# Medical test for new expats



## Emiley (Jun 28, 2014)

Hi, I'm supposed to be moving to dubai with my husband but I am extremely needle phobic. I understand I have to have a blood test and chest X-ray for a visa but do I still have to undergo these tests if I am not ever going to work? 
We are planning a baby and it is very likely I will be pregnant by the time I need the chest X-ray so what will happen if I am pregnant? 
Also there is no chance I could have a blood test in one of the medical centres, I have family in dubai who have told me about the VIP service, if I did this would my husband be able to come with me, would I be able to use numbing cream and would I be able to have the blood tests by finger prick? If I cannot have a finger prick instead of the blood test I am not going to move with my husband but would I be able to use 90 day tourist visas to stay most of the time and go back to England when each visa runs out?
My last question is about the medical test my husband has been told he will have to undergo, involving a full physical exam and even a prostate check even though he is only 27? Is this right? Will I have to undergo any similar medical test if I was to live in dubai? 

Sorry about all the questions and thanks in advance to anyone who can help me


----------



## twowheelsgood (Feb 21, 2013)

Residency requires a blood test, so yes. 

You could do border runs every month but that would be somewhat restrictive. the 90 day visa is actually a 30 day with extension - not something you can repeat, repeatedly.

Not sure you can get the necessary volume of blood out of finger prick - its not a glucose prick. the VIp service we had gets you to the front of a queue - not sure there is another type but others can better advise.

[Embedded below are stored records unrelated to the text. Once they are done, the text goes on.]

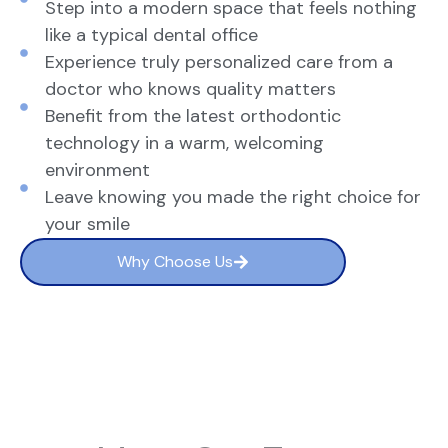
Step into a modern space that feels nothing
like a typical dental office
Experience truly personalized care from a
doctor who knows quality matters
Benefit from the latest orthodontic
technology in a warm, welcoming
environment
Leave knowing you made the right choice for
your smile
Why Choose Us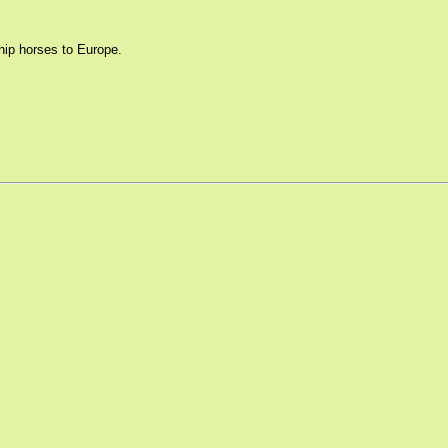
hip horses to Europe.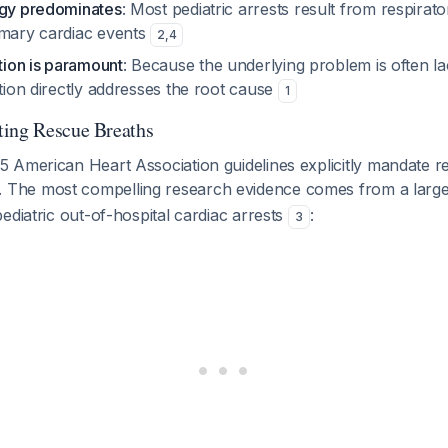
ogy predominates
: Most pediatric arrests result from respirato
imary cardiac events
2
,
4
ation is paramount
: Because the underlying problem is often l
ation directly addresses the root cause
1
ting Rescue Breaths
 American Heart Association guidelines explicitly mandate r
. The most compelling research evidence comes from a large 
ediatric out-of-hospital cardiac arrests
:
3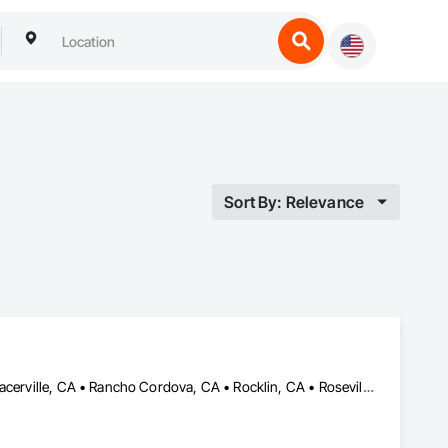
Sort By: Relevance
El Dorado Hills, CA • Elk Grove, CA • Folsom, CA • Loomis, CA • Placerville, CA • Rancho Cordova, CA • Rocklin, CA • Roseville, CA • Sacramento, CA • Shingle Springs, CA • Tahoe City, CA • Truckee, CA • Wilton No 472, SK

Sounds like your husbands employer wants additional checks rather than an emirates requirement, so those may be job specific rather than a UAE requirement.


----------



## Emiley (Jun 28, 2014)

His employer is my uncle and I think the extra checks were for health insurance? The company is in the free zone I know that. Do I have the be tested for only HIV and hep b? I've had HIV, hep b and syphalis all checked by finger trick only 6 months ago in the uk so I know it can be done like that it's just how I could go about being allowed? Would my husband be allowed in with me? I am so needle phobic I would rather do border runs than have a blood test on my own in a room of nurses that's my worst nightmare


----------



## twowheelsgood (Feb 21, 2013)

I cannot say for certain, but if you are tested at the standard locations then its a men only or women only environment system, so your husband could not attend as he wouldn't get past a certain point. You could however take a lady friend at a guess.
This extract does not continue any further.